We called her ‘Dog-faced Dawson.’ She not only resembled a bulldog but barked orders like one too. George Mitchell spent most his time in her class with his nose pressed against the blackboard when he wasn’t flirting with me. Mrs. Dawson not only ruled with an iron fist but with a wooden paddle, too. It was 1964 when teachers ran their classrooms.
I spread the Times out on the floor to search through the class schedules. I couldn’t wait to find my third grade assignment.
“You have her!” My older sister howled in my ear. My name was there in black and white. My fate was sealed. Not that I was a trouble maker. Not by a long shot. I was what most kids would call a quiet one – the teacher’s favorite kind of student. But even I didn’t know if my exemplary behavior would be enough.
I managed to hide in the back of the first row along with all the other students beginning with the letter D. I raised my hand only when her look lingered in my direction too long. Until THE DAY. I call it THE DAY because it proved to be one of life’s embarrassing moments that can permanently alter the course of history – my history.

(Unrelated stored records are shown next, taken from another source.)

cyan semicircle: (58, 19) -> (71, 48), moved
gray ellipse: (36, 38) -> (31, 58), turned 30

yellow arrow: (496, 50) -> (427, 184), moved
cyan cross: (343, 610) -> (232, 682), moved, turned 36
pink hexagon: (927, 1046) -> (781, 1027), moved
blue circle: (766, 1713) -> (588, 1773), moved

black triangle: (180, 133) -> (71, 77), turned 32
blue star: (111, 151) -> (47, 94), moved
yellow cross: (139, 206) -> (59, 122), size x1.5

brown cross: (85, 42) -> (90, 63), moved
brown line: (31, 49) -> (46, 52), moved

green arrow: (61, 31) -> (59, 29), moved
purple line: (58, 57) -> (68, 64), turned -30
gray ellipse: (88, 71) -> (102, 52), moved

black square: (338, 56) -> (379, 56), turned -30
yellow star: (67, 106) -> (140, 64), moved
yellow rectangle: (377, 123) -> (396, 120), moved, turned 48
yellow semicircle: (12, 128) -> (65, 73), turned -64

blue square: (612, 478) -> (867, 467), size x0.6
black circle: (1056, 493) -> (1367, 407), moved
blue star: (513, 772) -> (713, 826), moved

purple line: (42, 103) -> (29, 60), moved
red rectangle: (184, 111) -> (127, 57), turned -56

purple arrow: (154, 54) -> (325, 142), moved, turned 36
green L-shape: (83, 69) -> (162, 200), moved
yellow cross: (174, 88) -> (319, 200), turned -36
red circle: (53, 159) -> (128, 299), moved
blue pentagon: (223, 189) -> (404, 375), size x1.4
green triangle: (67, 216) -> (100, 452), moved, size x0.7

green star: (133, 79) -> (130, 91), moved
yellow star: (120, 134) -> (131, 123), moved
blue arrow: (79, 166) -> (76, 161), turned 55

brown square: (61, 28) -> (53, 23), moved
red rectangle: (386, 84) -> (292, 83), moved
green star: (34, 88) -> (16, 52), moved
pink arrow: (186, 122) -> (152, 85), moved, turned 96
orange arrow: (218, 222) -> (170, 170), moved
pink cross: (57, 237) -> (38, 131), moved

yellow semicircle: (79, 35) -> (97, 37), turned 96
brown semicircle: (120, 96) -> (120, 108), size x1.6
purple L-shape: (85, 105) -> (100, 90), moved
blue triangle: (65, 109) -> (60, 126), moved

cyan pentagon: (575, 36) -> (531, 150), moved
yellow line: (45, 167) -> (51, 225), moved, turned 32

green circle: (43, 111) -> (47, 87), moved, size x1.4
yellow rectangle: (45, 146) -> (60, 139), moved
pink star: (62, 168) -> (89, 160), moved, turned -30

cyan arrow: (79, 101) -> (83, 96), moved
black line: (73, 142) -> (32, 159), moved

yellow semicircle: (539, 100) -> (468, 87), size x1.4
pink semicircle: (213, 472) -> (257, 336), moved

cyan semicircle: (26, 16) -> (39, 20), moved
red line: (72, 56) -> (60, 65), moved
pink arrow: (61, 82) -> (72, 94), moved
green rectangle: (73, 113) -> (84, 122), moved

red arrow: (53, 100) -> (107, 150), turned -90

Little did I understand that suppressing the urge to use the little girl’s room would be detrimental to my health. Whenever Mother Nature called, I tried to wait out the clock until lunch time or recess. On that particular day, minutes stretched into hours. I knew I needed to get a hall pass pretty fast.
I raised my hand. I raised it again. I waved it over my head as Dog- Faced turned into a pit bull before my water logged eyes. I’ll avoid the gory details but it is sufficient to say that George Mitchell’s flirting turned into tattle telling. Mrs. Dawson marched to my chair, discovered the pool beneath and ordered me into her private bathroom.
This is probably a good place to stop to save me further embarrassment but I’ll press on. My third grade teacher mopped me up then gave me a change of clothing she kept on hand for just these occasions. She returned to the classroom to call the janitor. I hid in the teacher’s closet until the bell rang and everyone was dismissed. My school career was over. I would never be able to show my face again.
In 1964, teachers often drove their students home when they wanted to talk with a parent. I personally couldn’t think of a better use for old Dog -Face’s Buick. We drove seven blocks in silence to my house. My mother didn’t work outside the home yet so she was there waiting.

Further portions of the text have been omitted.